ASSIGNED TASK: For each line in the data below that has the word "pertenecer", copy that line.

EXERCISE DATA:
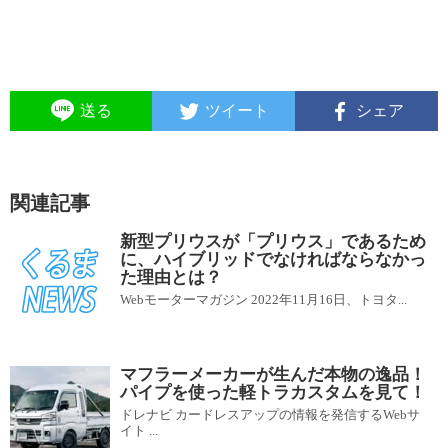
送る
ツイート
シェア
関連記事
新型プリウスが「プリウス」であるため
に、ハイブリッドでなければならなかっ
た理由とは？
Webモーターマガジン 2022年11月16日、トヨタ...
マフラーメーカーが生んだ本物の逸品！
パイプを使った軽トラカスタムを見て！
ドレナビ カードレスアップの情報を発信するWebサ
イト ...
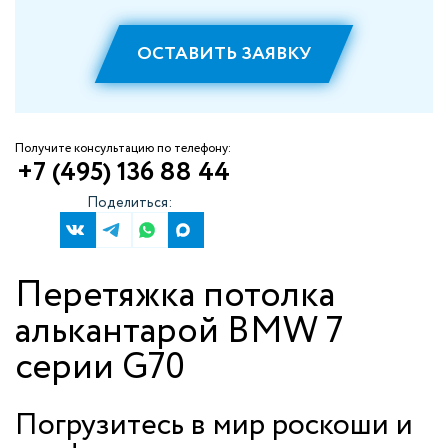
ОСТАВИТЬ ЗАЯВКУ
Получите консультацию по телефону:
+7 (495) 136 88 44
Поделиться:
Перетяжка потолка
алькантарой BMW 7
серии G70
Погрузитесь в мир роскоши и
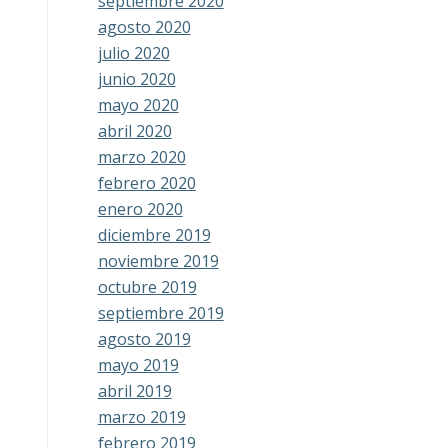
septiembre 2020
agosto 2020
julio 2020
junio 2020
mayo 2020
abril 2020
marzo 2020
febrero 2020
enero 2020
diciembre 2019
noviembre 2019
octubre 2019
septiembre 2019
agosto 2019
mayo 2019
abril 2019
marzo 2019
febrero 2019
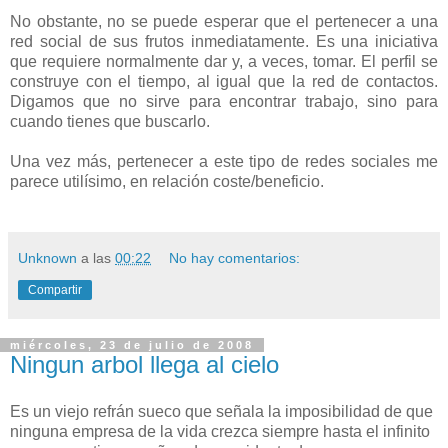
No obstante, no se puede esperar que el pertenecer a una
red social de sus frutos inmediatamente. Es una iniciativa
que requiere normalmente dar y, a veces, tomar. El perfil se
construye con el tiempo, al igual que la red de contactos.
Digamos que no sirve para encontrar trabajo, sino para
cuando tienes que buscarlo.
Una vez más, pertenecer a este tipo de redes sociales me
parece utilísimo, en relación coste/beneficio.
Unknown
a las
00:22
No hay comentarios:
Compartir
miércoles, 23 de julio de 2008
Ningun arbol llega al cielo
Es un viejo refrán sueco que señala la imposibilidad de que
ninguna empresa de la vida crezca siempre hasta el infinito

...

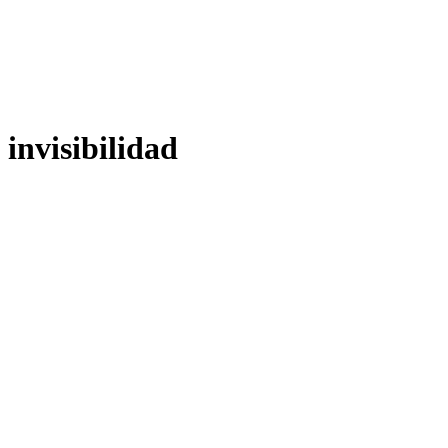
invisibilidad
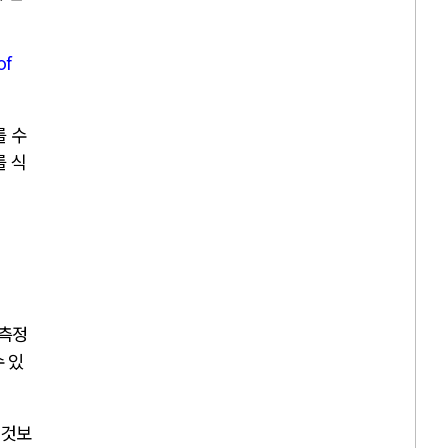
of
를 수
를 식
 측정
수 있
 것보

...

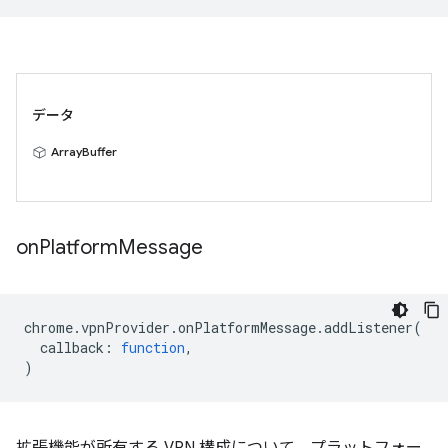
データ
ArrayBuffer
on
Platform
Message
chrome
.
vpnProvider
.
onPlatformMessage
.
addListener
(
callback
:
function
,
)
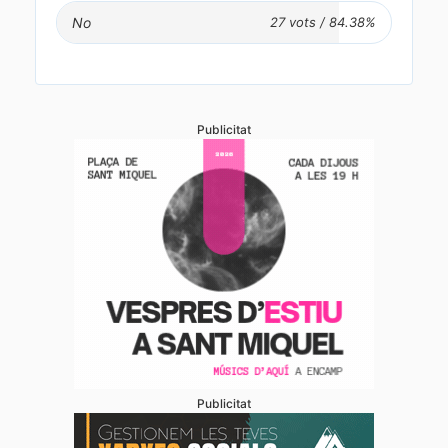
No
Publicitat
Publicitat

WRITTEN ANSWER:
No obstante, no se puede esperar que el pertenecer a una
Una vez más, pertenecer a este tipo de redes sociales me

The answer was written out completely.